Suddenly terrified and desperate, the stray jumped with all his might, little claws scratching against the concrete edges of the basement foundation. He was a good little leaper, but nowhere near good enough to make a nine foot rise straight up. He fell back into the dimness, and she saw something…she wasn’t sure what…emerge. It was like a coiled mass of tissue, almost like a snake, but not exactly. It moved like it had no bone, and it hit the stray so hard that blood sprayed upward like a mist. It got on Kelly’s shoes, even a few feet back. The dog was dead so fast that it didn’t make a sound, dead more thoroughly than if it’d be run over by a bus.
Something down deep in her brain screamed at her to run.
She heeded the warning.
Kelly was in the cab of her Animal Control truck in a moment, and her shaking hand twisted the ignition key so hard that she almost broke the switch. As soon as the engine caught, she dropped the transmission into drive and punched the throttle. Rocks and dirt sprayed from the spinning tires.

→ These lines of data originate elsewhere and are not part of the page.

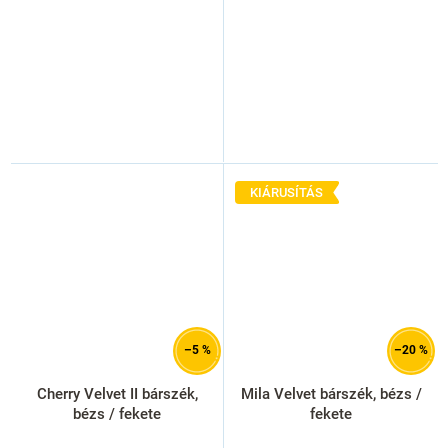
KIÁRUSÍTÁS
–5 %
–20 %
Cherry Velvet II bárszék,
Mila Velvet bárszék, bézs /
bézs / fekete
fekete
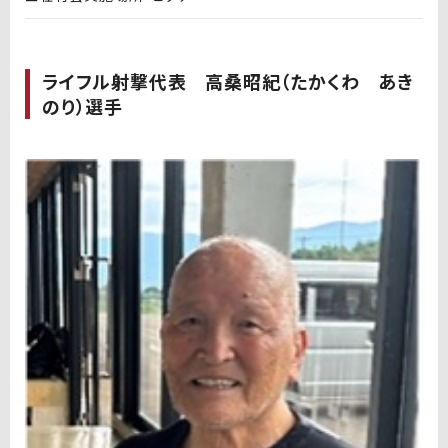
ライフル射撃代表 高桑昭紀（たかくわ あき
のり）選手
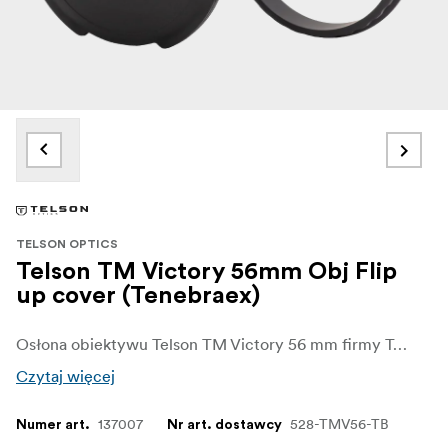
TELSON OPTICS
Telson TM Victory 56mm Obj Flip
up cover (Tenebraex)
Osłona obiektywu Telson TM Victory 56 mm firmy Tenebraex to wysokiej jakości osłona przedniej soczewki przeznaczona do lunety Target Master Victory 5-32x56. Zapewnia ona dużej soczewce obiektywowej o średnicy 56 mm niezawodną ochronę przed kurzem, brudem i trudnymi warunkami zewnętrznymi.
Czytaj więcej
137007
528-TMV56-TB
Numer art.
Nr art. dostawcy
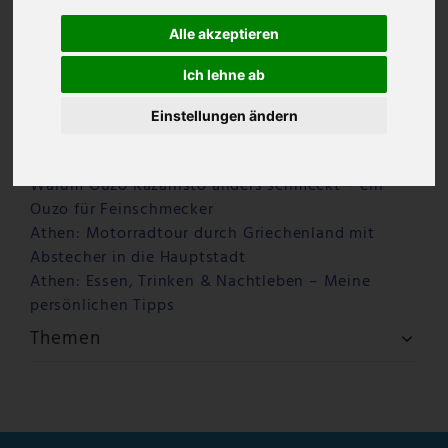
Alle akzeptieren
Ich lehne ab
Einstellungen ändern
Letzte Beiträge
Warum Ouzo Kazanisto anders schmeckt – ein
Ouzo für Feinschmecker
Athen: Motorradtour durch Griechenland mit
Abstecher in die Hauptstadt
Athen: Essen, Trinken & Nachtleben – Meine
persönlichen Tipps
Themen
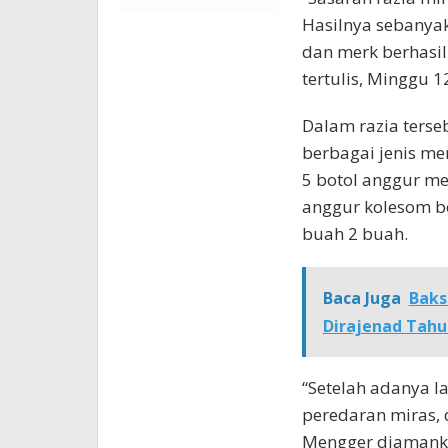
Hasilnya sebanyak
dan merk berhasi
tertulis, Minggu 1
Dalam razia terse
berbagai jenis me
5 botol anggur mer
anggur kolesom be
buah 2 buah.
Baca Juga
Baks
Dirajenad Tahu
“Setelah adanya l
peredaran miras, 
Mengger diamanka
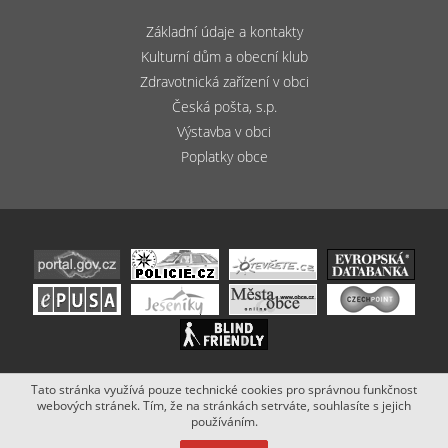
Základní údaje a kontakty
Kulturní dům a obecní klub
Zdravotnická zařízení v obci
Česká pošta, s.p.
Výstavba v obci
Poplatky obce
Tato stránka využívá pouze technické cookies pro správnou funkčnost
Copyright (c) 2020 - 2019 Obec Bludov. Stránky vytvořil a spravuje
webových stránek. Tím, že na stránkách setrváte, souhlasíte s jejich
Netsimple
.
používáním.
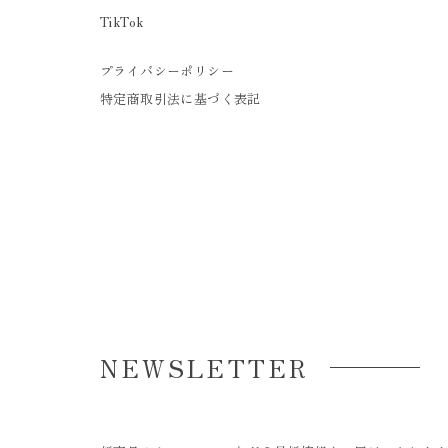
TikTok
プライバシーポリシー
特定商取引法に基づく表記
NEWSLETTER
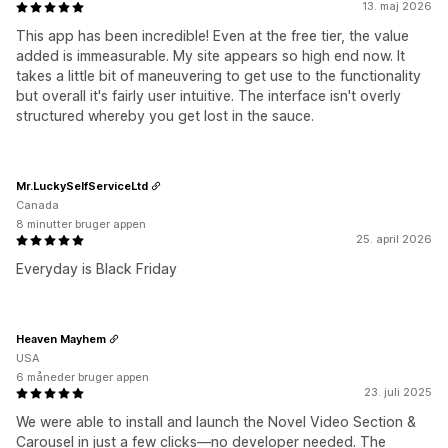
13. maj 2026
This app has been incredible! Even at the free tier, the value
added is immeasurable. My site appears so high end now. It
takes a little bit of maneuvering to get use to the functionality
but overall it's fairly user intuitive. The interface isn't overly
structured whereby you get lost in the sauce.
Mr.LuckySelfServiceLtd
Canada
8 minutter bruger appen
25. april 2026
Everyday is Black Friday
Heaven Mayhem
USA
6 måneder bruger appen
23. juli 2025
We were able to install and launch the Novel Video Section &
Carousel in just a few clicks—no developer needed. The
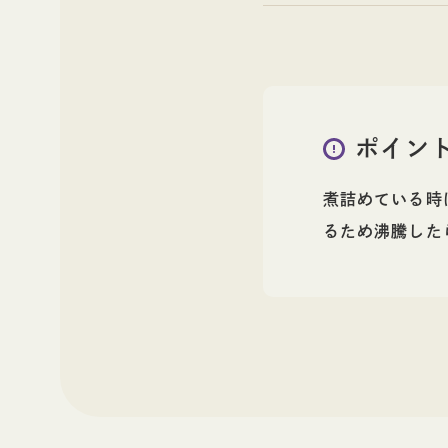
ポイン
煮詰めている時
るため沸騰した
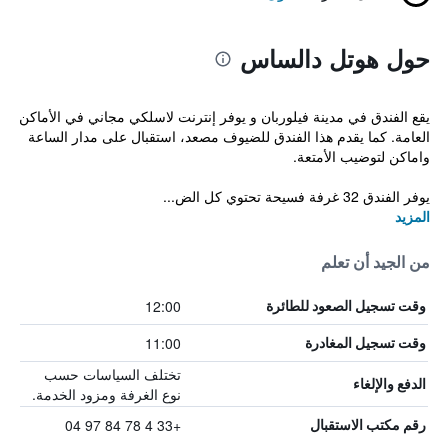
حول هوتل دالساس
يقع الفندق في مدينة فيلوربان و يوفر إنترنت لاسلكي مجاني في الأماكن
العامة. كما يقدم هذا الفندق للضيوف مصعد، استقبال على مدار الساعة
واماكن لتوضيب الأمتعة.
يوفر الفندق 32 غرفة فسيحة تحتوي كل الض...
المزيد
من الجيد أن تعلم
12:00
وقت تسجيل الصعود للطائرة
11:00
وقت تسجيل المغادرة
تختلف السياسات حسب
الدفع والإلغاء
نوع الغرفة ومزود الخدمة.
+33 4 78 84 97 04
رقم مكتب الاستقبال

In her side view mirror, she saw something huge rising from the ground. She didn’t keep looking, but mashed the pedal to the floor and hunched over the wheel. The township’s vehicle hit a hundred and three down Rural Route five and topped out. It was two towns over before Kelly realized she was crying. The wheels on that truck slowed once she hit the highway, but they didn’t stop until the gas tank flirted with empty.
That was the first day of the apocalypse.